All the same, it was agreed that a raft foundation would be appropriate with a thicker foot to carry the load from the retaining wall that will run the length of the rear of the property. Before the slab could be poured we had to excavate hundreds of tons of spoil, going down a depth of about three metres.

excavation work at the Summerhouse

The spoil we removed in the excavation work has been used to landscape the gardens, and fill the trenches containing the heat pump collector pipes

In many builds this spoil would have to be removed from site at vast expense, but luckily we had a long wide hollow in our grounds that could be leveled and landscaped with the earth we removed. The other upside of this big void was I could bury all my ground source heat pump collector pipes at the same time.

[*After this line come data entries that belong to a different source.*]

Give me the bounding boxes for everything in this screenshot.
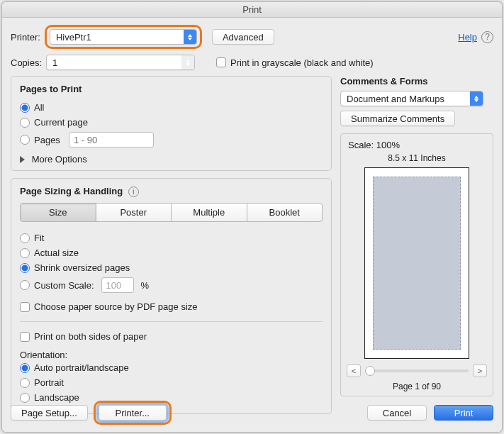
segment-size[interactable]: Size: [20, 203, 96, 222]
sizing-group: Page Sizing & Handling i Size Poster Mul…: [11, 178, 332, 414]
shrink-oversized-radio[interactable]: Shrink oversized pages: [20, 262, 130, 273]
sizing-segment-control: Size Poster Multiple Booklet: [20, 203, 323, 222]
pages-current-label: Current page: [34, 117, 88, 128]
pages-to-print-group: Pages to Print All Current page Pages: [11, 76, 332, 171]
pages-all-radio[interactable]: All: [20, 102, 44, 113]
pages-range-label: Pages: [34, 135, 60, 145]
printer-select[interactable]: HivePtr1: [50, 29, 197, 45]
slider-thumb[interactable]: [365, 366, 375, 376]
preview-panel: Scale: 100% 8.5 x 11 Inches < > Page 1 o…: [340, 133, 493, 396]
help-link[interactable]: Help: [458, 32, 477, 43]
print-dialog: Print Printer: HivePtr1 Advanced Help ? …: [1, 1, 503, 433]
grayscale-label: Print in grayscale (black and white): [230, 57, 374, 68]
more-options-label: More Options: [32, 154, 87, 165]
help-icon[interactable]: ?: [481, 31, 493, 43]
pages-current-radio[interactable]: Current page: [20, 117, 88, 128]
pages-range-radio[interactable]: Pages: [20, 132, 154, 148]
preview-page-slider[interactable]: [365, 369, 469, 372]
pages-to-print-title: Pages to Print: [20, 84, 323, 94]
orientation-auto-radio[interactable]: Auto portrait/landscape: [20, 362, 129, 373]
printer-label: Printer:: [11, 32, 40, 43]
page-setup-button[interactable]: Page Setup...: [11, 405, 88, 421]
scale-label: Scale: 100%: [348, 140, 487, 150]
print-button[interactable]: Print: [434, 405, 493, 421]
advanced-button[interactable]: Advanced: [212, 29, 274, 45]
chevron-updown-icon: [184, 30, 196, 44]
printer-button-highlight: Printer...: [94, 401, 172, 425]
segment-poster[interactable]: Poster: [96, 203, 172, 222]
orientation-label: Orientation:: [20, 350, 323, 360]
custom-scale-input[interactable]: [101, 277, 134, 293]
segment-booklet[interactable]: Booklet: [247, 203, 323, 222]
actual-size-radio[interactable]: Actual size: [20, 247, 79, 258]
pages-all-label: All: [34, 102, 44, 113]
summarize-comments-button[interactable]: Summarize Comments: [340, 111, 455, 126]
comments-select[interactable]: Document and Markups: [340, 91, 483, 106]
segment-multiple[interactable]: Multiple: [171, 203, 247, 222]
printer-highlight: HivePtr1: [45, 25, 202, 49]
preview-next-button[interactable]: >: [473, 365, 487, 377]
comments-select-value: Document and Markups: [347, 94, 470, 104]
printer-select-value: HivePtr1: [56, 32, 184, 43]
paper-size-label: 8.5 x 11 Inches: [347, 153, 487, 163]
fit-radio[interactable]: Fit: [20, 233, 44, 243]
copies-stepper[interactable]: 1: [46, 55, 195, 70]
printer-button[interactable]: Printer...: [99, 405, 167, 421]
custom-scale-radio[interactable]: Custom Scale: %: [20, 277, 149, 293]
page-thumbnail: [373, 177, 461, 350]
cancel-button[interactable]: Cancel: [367, 405, 427, 421]
page-count-label: Page 1 of 90: [347, 382, 487, 391]
chevron-updown-icon: [181, 55, 194, 69]
grayscale-checkbox[interactable]: Print in grayscale (black and white): [216, 57, 374, 68]
info-icon[interactable]: i: [128, 187, 139, 197]
orientation-portrait-radio[interactable]: Portrait: [20, 377, 64, 388]
page-preview: [364, 167, 469, 359]
chevron-updown-icon: [470, 91, 483, 106]
disclosure-triangle-icon: [20, 156, 25, 163]
preview-prev-button[interactable]: <: [347, 365, 361, 377]
sizing-title: Page Sizing & Handling i: [20, 186, 323, 197]
comments-title: Comments & Forms: [340, 76, 493, 87]
copies-label: Copies:: [11, 57, 42, 68]
choose-paper-checkbox[interactable]: Choose paper source by PDF page size: [20, 301, 198, 312]
pages-range-input[interactable]: [69, 132, 154, 148]
duplex-checkbox[interactable]: Print on both sides of paper: [20, 331, 147, 342]
copies-value: 1: [52, 57, 181, 68]
window-title: Print: [2, 2, 502, 18]
more-options-disclosure[interactable]: More Options: [20, 154, 323, 165]
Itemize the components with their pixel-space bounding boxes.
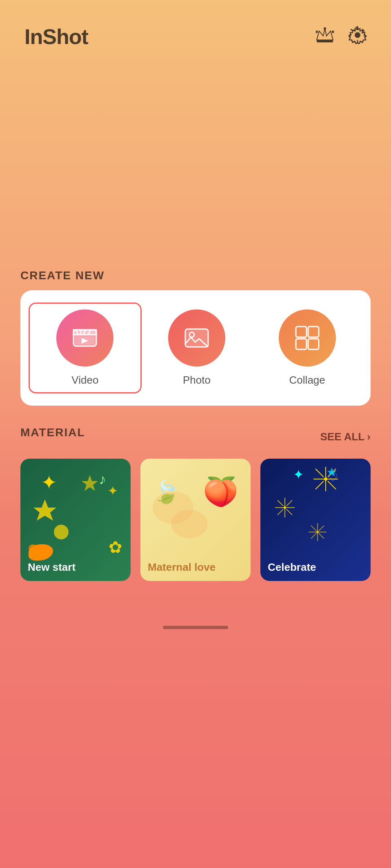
svg-rect-1 (317, 40, 333, 42)
svg-line-39 (287, 500, 292, 506)
material-section: MATERIAL SEE ALL › ✦ ✦ ♪ ✿ N (0, 406, 391, 597)
svg-rect-19 (308, 327, 319, 337)
svg-rect-20 (296, 339, 307, 349)
create-collage-item[interactable]: Collage (252, 304, 362, 392)
svg-marker-0 (317, 29, 333, 40)
svg-line-52 (311, 533, 316, 539)
create-video-item[interactable]: Video (29, 303, 142, 393)
app-logo: InShot (24, 24, 88, 49)
see-all-button[interactable]: SEE ALL › (320, 431, 371, 443)
svg-marker-55 (327, 468, 336, 476)
celebrate-label: Celebrate (268, 561, 316, 574)
material-cards: ✦ ✦ ♪ ✿ New start 🍑 🍃 (20, 459, 371, 581)
header: InShot (0, 0, 391, 57)
svg-marker-23 (33, 499, 56, 521)
svg-rect-21 (308, 339, 319, 349)
collage-label: Collage (289, 374, 325, 387)
home-indicator (163, 626, 228, 629)
svg-line-34 (315, 481, 324, 489)
svg-line-54 (311, 526, 316, 531)
svg-line-48 (319, 526, 324, 531)
video-circle (56, 309, 113, 367)
header-icons (316, 26, 367, 48)
svg-point-27 (171, 510, 208, 538)
svg-marker-25 (82, 475, 98, 491)
material-card-celebrate[interactable]: ✦ ♡ (260, 459, 371, 581)
svg-line-45 (278, 500, 283, 506)
svg-point-3 (324, 27, 326, 30)
material-card-maternal-love[interactable]: 🍑 🍃 Maternal love (140, 459, 251, 581)
video-label: Video (71, 374, 98, 387)
photo-circle (168, 309, 225, 367)
create-new-card: Video Photo (20, 290, 371, 406)
create-photo-item[interactable]: Photo (142, 304, 252, 392)
crown-icon[interactable] (316, 27, 334, 47)
svg-line-43 (278, 509, 283, 515)
svg-rect-18 (296, 327, 307, 337)
photo-label: Photo (183, 374, 211, 387)
collage-circle (279, 309, 336, 367)
svg-point-22 (54, 525, 69, 539)
svg-point-2 (316, 31, 318, 33)
svg-point-5 (355, 32, 360, 38)
material-header: MATERIAL SEE ALL › (20, 426, 371, 447)
new-start-label: New start (28, 561, 76, 574)
svg-point-24 (29, 544, 37, 552)
hero-spacer (0, 57, 391, 269)
svg-line-41 (287, 509, 292, 515)
create-new-title: CREATE NEW (20, 269, 371, 282)
chevron-right-icon: › (367, 431, 371, 443)
material-card-new-start[interactable]: ✦ ✦ ♪ ✿ New start (20, 459, 131, 581)
maternal-love-label: Maternal love (148, 561, 215, 574)
material-title: MATERIAL (20, 426, 85, 439)
create-new-section: CREATE NEW Video (0, 269, 391, 406)
svg-line-50 (319, 533, 324, 539)
bottom-bar (0, 614, 391, 641)
svg-point-4 (332, 31, 334, 33)
svg-line-32 (328, 481, 336, 489)
svg-line-36 (315, 469, 324, 477)
see-all-label: SEE ALL (320, 431, 365, 443)
settings-icon[interactable] (349, 26, 367, 48)
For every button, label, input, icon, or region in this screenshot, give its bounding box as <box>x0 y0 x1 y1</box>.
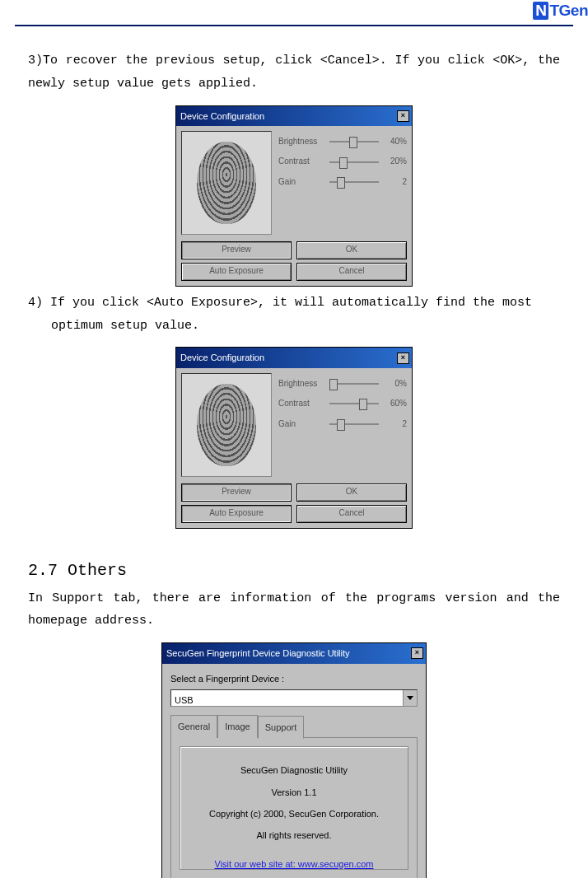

It took about 10 days to excavate the area behind the existing building. There are two levels within the new slab so some careful grading had to take place. The central part of the new slab sits 350mm higher than the east and west areas. It was complicated allowing for this, but it had to happen in order to achieve the desired ceiling heights. Existing elevations could not change because of the listing the building carries.


150mm insulation board has been laid on the sand blinding. We had to be certain all the joints were well butted ready for the next step

I thought a lot about the makeup of the slab and how it would be designed. Both my structural engineer, and architect who carried out the initial working drawings, recommended I stick to a conventional arrangement. This consisted of a blinding, damp proof membrane, concrete slab, insulation, screed and final floor surface. I wasn’t convinced that this was the right arrangement for us.

I wanted to make the most of the thermal mass of the building. I felt that insulating above slab and internally meant, in effect, only heating the air inside the building and not the building itself.

This made no sense to me, when there is a huge mass of concrete that could be gently and consistently heated, giving a comfortable, efficient heat output provided by underfloor heating pipes set within the slab, and connected to the ground source heat pump system.

laying the heat collector pipes

Here we are laying the heat collector pipes

I wanted to simplify the build up as well. We want polished concrete for our final floor surface. I wasn’t happy pouring a fantastic new slab then covering it with insulation, heating pipes, screed and then more concrete.

So, I decided to go with what is quite often called ‘a radiant slab’ It would be externally insulated creating a complete thermal envelope. My heating pipes would then be connected straight onto the reinforcement mesh, the slab would then be poured and power floated ready for polishing.

Prior to excavating the floor, we demolished the old concrete flat roof and parapet. This was made fairly easy with the help of a breaker. And now, with the demolition work out of the way, we can get on with creating our dream home.

Before we could start excavation we had to remove the existing old concrete roof. This was relatively straight forward thanks to the breaker

  • daisy.jeffery

    Wow, intensive stuff! Keep up the good work Gill!

  • Kim Thomas

    Sounds challenging! Looking forward to seeing the completed project after all this hard work has been completed

  • Anonymous

    Looks great Gill – an exciting start. Roughly speaking, was demolition more or less expensive than you imagined?